It Probably Works: Probabilistic algorithms are all around us

amelius · on Dec 12, 2015

Everybody using md5sums (or equivalent) and assuming they don't clash is using probabilistic algorithms.

There is nothing wrong with this if the probability of failing is smaller than the chance of an asteroid landing on your head.

ant6n · on Dec 12, 2015

... And if the impact of failure is less than an asteroid landing on your head.

michaelcampbell · on Dec 12, 2015

Landing, however unlikely, is probably ok.

Impacting (more, but still unlikely), is probably not.

marvy · on Dec 12, 2015

nice one!

chucksmash · on Dec 12, 2015

I wonder how many people using UUIDs still write a conditional to verify uniqueness against the previously generated ones.

Edit: not implying there aren't perfectly good reasons to make the check that are unrelated to the probabilities of a collision in the ideal case. Just an idle musing.

comex · on Dec 12, 2015

And, of course, considering the weakness of MD5, assuming no untrusted party had an opportunity to manipulate the messages (unless a collision couldn't possibly benefit them).

Kapura · on Dec 12, 2015

Fantastic article. Probabilistic algorithm design is fascinating to me because it's all about making sure that the system behaves as expected, rather than every individual operation being perfect. Implementing most random algorithms in practise strongly reminds me of studies of populations & behaviours of organic life (which is much better than the rube goldberg/spaghetti factories which sometimes arise as "solutions" to complex problems).

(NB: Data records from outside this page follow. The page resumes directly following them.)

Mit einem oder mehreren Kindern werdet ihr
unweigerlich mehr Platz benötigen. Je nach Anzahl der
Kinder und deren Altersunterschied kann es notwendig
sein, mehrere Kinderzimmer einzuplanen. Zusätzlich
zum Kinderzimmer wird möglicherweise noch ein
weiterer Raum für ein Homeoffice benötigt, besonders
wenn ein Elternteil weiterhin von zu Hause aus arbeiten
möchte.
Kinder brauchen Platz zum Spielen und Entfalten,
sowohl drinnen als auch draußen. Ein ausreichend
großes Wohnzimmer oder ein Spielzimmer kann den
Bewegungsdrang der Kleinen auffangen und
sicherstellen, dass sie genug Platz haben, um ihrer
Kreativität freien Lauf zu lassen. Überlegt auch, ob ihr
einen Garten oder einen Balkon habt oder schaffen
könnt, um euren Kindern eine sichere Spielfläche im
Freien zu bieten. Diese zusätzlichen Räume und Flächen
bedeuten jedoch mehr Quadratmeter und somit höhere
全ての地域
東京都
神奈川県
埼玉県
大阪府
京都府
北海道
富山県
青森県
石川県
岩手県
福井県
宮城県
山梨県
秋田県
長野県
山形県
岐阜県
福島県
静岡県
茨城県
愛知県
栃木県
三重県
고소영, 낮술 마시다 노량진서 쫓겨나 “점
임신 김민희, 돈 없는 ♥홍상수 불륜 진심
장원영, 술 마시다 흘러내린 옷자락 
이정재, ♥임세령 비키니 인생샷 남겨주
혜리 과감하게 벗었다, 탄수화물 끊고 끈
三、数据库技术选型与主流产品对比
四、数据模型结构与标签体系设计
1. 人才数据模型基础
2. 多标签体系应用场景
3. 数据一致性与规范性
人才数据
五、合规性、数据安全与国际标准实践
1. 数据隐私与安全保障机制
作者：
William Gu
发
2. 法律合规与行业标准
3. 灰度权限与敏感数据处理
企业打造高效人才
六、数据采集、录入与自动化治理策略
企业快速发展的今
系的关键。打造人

Another interesting related field is Dave Ackley's Robustness-First Computing model[1], which operates with every atomic computational cell having some elements of randomness built in.

[1] https://www.youtube.com/watch?v=helScS3coAE

mdxn · on Dec 12, 2015

For those who are interested, Berkeley has publicly available lecture notes for their Randomness & Computation course. They go over some randomized algorithms as well as the mathematical tools necessary to analyze them. Just a heads up, the content is fairly theoretical.

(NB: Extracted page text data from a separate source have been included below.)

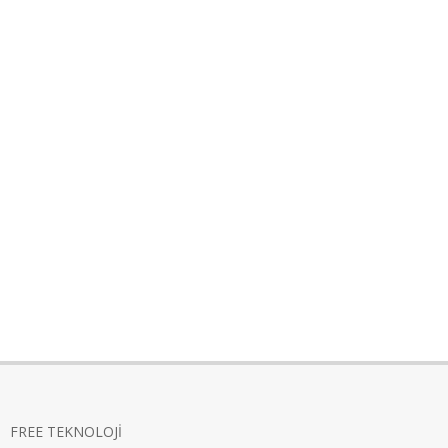
FREE TEKNOLOJİ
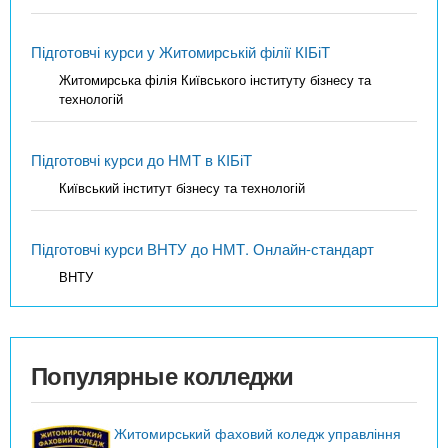
Підготовчі курси у Житомирській філії КІБіТ
Житомирська філія Київського інституту бізнесу та
технологій
Підготовчі курси до НМТ в КІБіТ
Київський інститут бізнесу та технологій
Підготовчі курси ВНТУ до НМТ. Онлайн-стандарт
ВНТУ
Популярные колледжи
Житомирський фаховий коледж управління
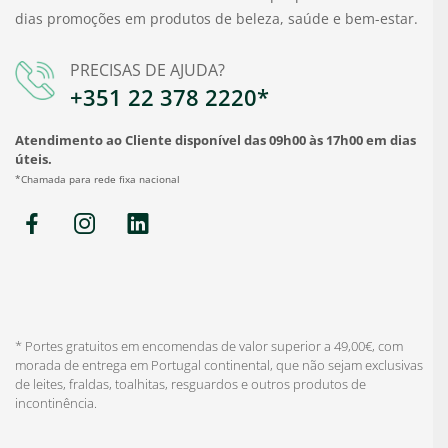
dias promoções em produtos de beleza, saúde e bem-estar.
PRECISAS DE AJUDA?
+351 22 378 2220*
Atendimento ao Cliente disponível das 09h00 às 17h00 em dias
úteis.
*Chamada para rede fixa nacional
* Portes gratuitos em encomendas de valor superior a 49,00€, com
morada de entrega em Portugal continental, que não sejam exclusivas
de leites, fraldas, toalhitas, resguardos e outros produtos de
incontinência.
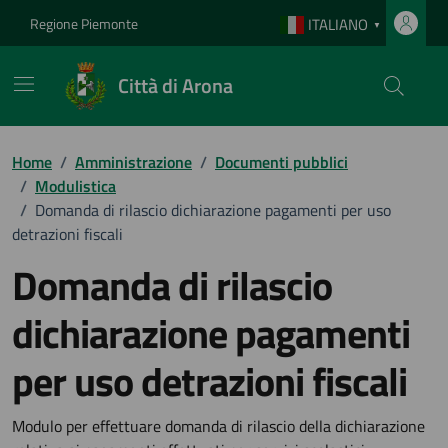
Vai ai contenuti
Vai al footer
Regione Piemonte
ITALIANO
▼
Città di Arona
Home
/
Amministrazione
/
Documenti pubblici
/
Modulistica
/
Domanda di rilascio dichiarazione pagamenti per uso
detrazioni fiscali
Domanda di rilascio
dichiarazione pagamenti
per uso detrazioni fiscali
Dettagli del documento
Modulo per effettuare domanda di rilascio della dichiarazione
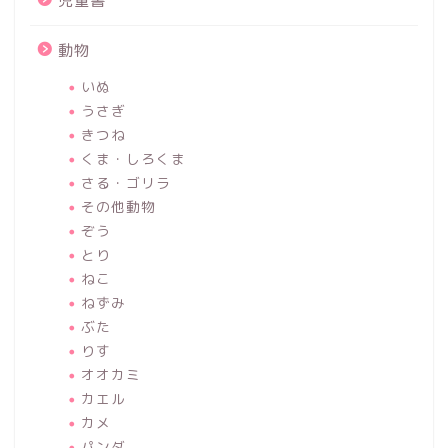
児童書
動物
いぬ
うさぎ
きつね
くま・しろくま
さる・ゴリラ
その他動物
ぞう
とり
ねこ
ねずみ
ぶた
りす
オオカミ
カエル
カメ
パンダ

http://www.cs.berkeley.edu/~sinclair/cs271/f11.html

calebm · on Dec 12, 2015

Good example of a probabilistic algorithm/data structure: https://en.wikipedia.org/wiki/Skip_list

dubroff · on Dec 12, 2015

Could someone explain or point me to a resource as to why using multiple buckets in the HyperLogLog algorithm makes it more accurate than a single bucket?

zeeboo · on Dec 13, 2015

I don't have an article but my intuition is that it reduces variance. It smears the probability of getting "unlucky" with the hashes across all of the buckets.